Pixel coordinate grounding data
*** Begin section ***

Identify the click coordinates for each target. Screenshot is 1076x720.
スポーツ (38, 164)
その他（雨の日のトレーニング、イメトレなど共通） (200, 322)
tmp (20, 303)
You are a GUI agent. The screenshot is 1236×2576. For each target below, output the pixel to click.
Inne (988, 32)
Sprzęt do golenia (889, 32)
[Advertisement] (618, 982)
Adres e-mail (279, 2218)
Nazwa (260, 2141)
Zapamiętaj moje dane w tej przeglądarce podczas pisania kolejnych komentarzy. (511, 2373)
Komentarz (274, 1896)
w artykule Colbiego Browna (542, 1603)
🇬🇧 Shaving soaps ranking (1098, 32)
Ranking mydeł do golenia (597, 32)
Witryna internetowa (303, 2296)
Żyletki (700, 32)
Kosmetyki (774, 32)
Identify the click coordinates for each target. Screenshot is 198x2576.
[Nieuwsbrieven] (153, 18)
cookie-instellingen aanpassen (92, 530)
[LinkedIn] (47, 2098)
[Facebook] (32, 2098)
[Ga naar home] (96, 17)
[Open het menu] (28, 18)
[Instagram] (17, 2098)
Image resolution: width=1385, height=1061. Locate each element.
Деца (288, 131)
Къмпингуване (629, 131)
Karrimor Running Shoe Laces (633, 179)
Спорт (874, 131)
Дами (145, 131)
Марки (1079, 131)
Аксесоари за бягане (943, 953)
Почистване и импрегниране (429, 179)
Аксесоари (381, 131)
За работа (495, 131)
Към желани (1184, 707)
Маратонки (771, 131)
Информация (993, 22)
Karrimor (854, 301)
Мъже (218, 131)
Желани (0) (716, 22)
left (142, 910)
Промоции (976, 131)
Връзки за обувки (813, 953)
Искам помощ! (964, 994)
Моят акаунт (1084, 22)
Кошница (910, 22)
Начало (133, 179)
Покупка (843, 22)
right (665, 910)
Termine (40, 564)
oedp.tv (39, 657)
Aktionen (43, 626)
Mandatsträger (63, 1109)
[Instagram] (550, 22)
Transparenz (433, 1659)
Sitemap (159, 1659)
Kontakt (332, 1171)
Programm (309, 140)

*** End section ***

◆ Problem to work on: Repeat the data word for word. Leave nothing out.

◆ Answer to this exercise:
Identify the click coordinates for each target. Screenshot is 1076x720.
スポーツ (38, 164)
その他（雨の日のトレーニング、イメトレなど共通） (200, 322)
tmp (20, 303)
You are a GUI agent. The screenshot is 1236×2576. For each target below, output the pixel to click.
Inne (988, 32)
Sprzęt do golenia (889, 32)
[Advertisement] (618, 982)
Adres e-mail (279, 2218)
Nazwa (260, 2141)
Zapamiętaj moje dane w tej przeglądarce podczas pisania kolejnych komentarzy. (511, 2373)
Komentarz (274, 1896)
w artykule Colbiego Browna (542, 1603)
🇬🇧 Shaving soaps ranking (1098, 32)
Ranking mydeł do golenia (597, 32)
Witryna internetowa (303, 2296)
Żyletki (700, 32)
Kosmetyki (774, 32)
Identify the click coordinates for each target. Screenshot is 198x2576.
[Nieuwsbrieven] (153, 18)
cookie-instellingen aanpassen (92, 530)
[LinkedIn] (47, 2098)
[Facebook] (32, 2098)
[Ga naar home] (96, 17)
[Open het menu] (28, 18)
[Instagram] (17, 2098)
Image resolution: width=1385, height=1061. Locate each element.
Деца (288, 131)
Къмпингуване (629, 131)
Karrimor Running Shoe Laces (633, 179)
Спорт (874, 131)
Дами (145, 131)
Марки (1079, 131)
Аксесоари за бягане (943, 953)
Почистване и импрегниране (429, 179)
Аксесоари (381, 131)
За работа (495, 131)
Към желани (1184, 707)
Маратонки (771, 131)
Информация (993, 22)
Karrimor (854, 301)
Мъже (218, 131)
Желани (0) (716, 22)
left (142, 910)
Промоции (976, 131)
Връзки за обувки (813, 953)
Искам помощ! (964, 994)
Моят акаунт (1084, 22)
Кошница (910, 22)
Начало (133, 179)
Покупка (843, 22)
right (665, 910)
Termine (40, 564)
oedp.tv (39, 657)
Aktionen (43, 626)
Mandatsträger (63, 1109)
[Instagram] (550, 22)
Transparenz (433, 1659)
Sitemap (159, 1659)
Kontakt (332, 1171)
Programm (309, 140)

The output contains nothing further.